Otro fastidio de Kicillof con Fábrega: el Central divulgó que en apenas tres meses, entre diciembre y marzo, se cerraron 311.000 cuentas sueldo. El Gobierno tendrá esta semana otra huelga nacional que lanzaron Hugo Moyano, de la CGT, y Luis Barrionuevo. Pero adherirán la CTA de Pablo Micheli y los gremios radicalizados de la izquierda. Aquellos que tienen protagonismo en los conflictos laborales visibles.
Tanto deterioro empieza a dejar secuelas en el armado electoral del FPV. Se advierte por ahora, sobre todo, en provincias petroleras.
Rupturas serias en Río Negro y Neuquén y desprendimientos en Mendoza y Chubut.

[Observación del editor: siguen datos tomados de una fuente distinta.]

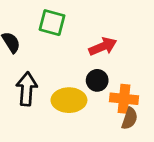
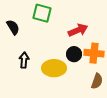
black arrow: (27, 89) -> (24, 60), size x0.7
orange cross: (124, 99) -> (94, 53), moved

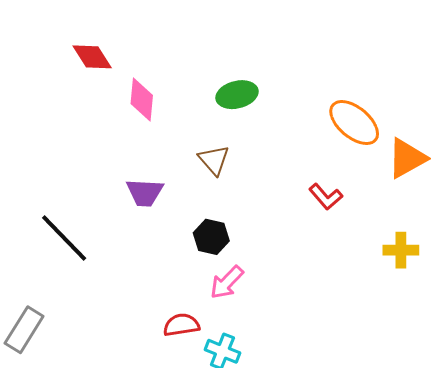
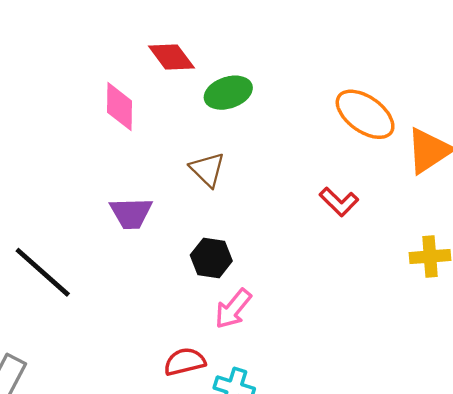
red diamond: (92, 57) -> (171, 57), moved

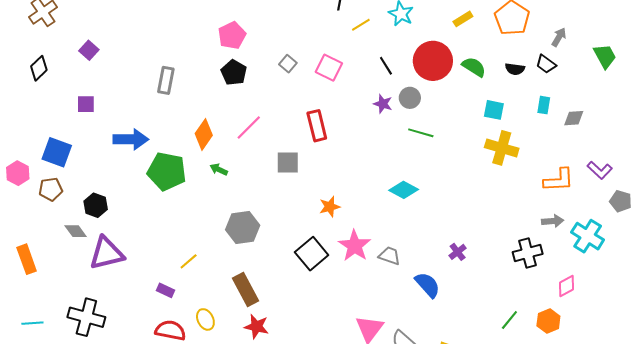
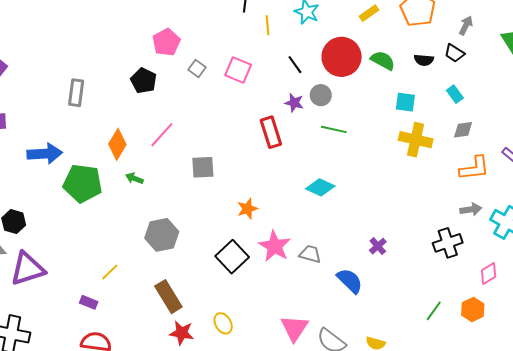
yellow line: (361, 25) -> (268, 25), turned -60
pink pentagon: (232, 35) -> (166, 42), moved
cyan rectangle: (544, 105) -> (455, 94), turned -42
gray diamond: (574, 118) -> (463, 130), moved
red rectangle: (317, 126) -> (271, 132), moved
yellow ellipse: (205, 319) -> (223, 323), moved

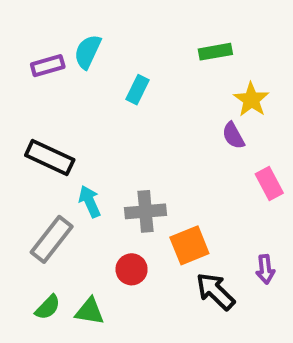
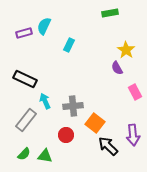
green rectangle: (215, 52) -> (110, 13), moved
orange square: (189, 245) -> (95, 123), turned -30
purple arrow: (265, 269) -> (133, 135), size x1.5

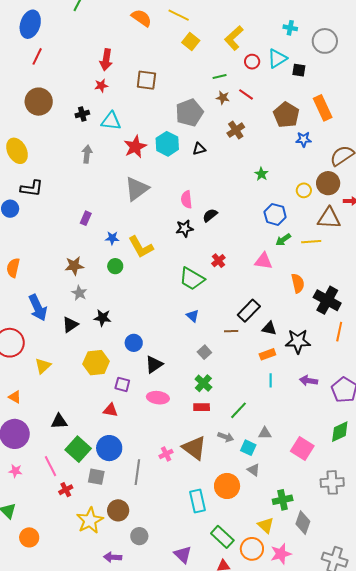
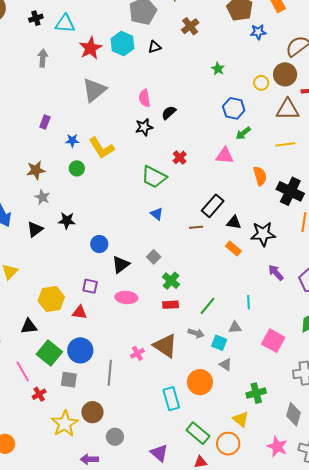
yellow line: (311, 242) -> (285, 144), moved
gray square: (204, 352) -> (154, 257), moved
orange rectangle: (267, 354) -> (233, 248), turned 63
yellow hexagon: (96, 363) -> (51, 299), moved
cyan line: (271, 380) -> (248, 302), moved
purple arrow: (309, 381) -> (276, 273), turned 42
gray diamond: (303, 523) -> (294, 414), moved
pink star: (281, 554) -> (277, 447), moved, turned -30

Cristina, sin embargo, habla de otra cosa cuando asoma en sociedad. En la Bolsa de Comercio se entusiasmó con el armado de un mercado de capitales propio que pueda mantener al país al margen de los vaivenes del mundo. ¿Un mercado de capitales con cuatro o cinco paridades cambiarias, cepo y restricciones comerciales? Muchos asistentes creyeron padecer una alucinación auditiva.
“Cristina no está bien. Hay que ayudarla a terminar el mandato”, rogó con frecuencia la última semana un dirigente que aparece junto a ella en cada acto.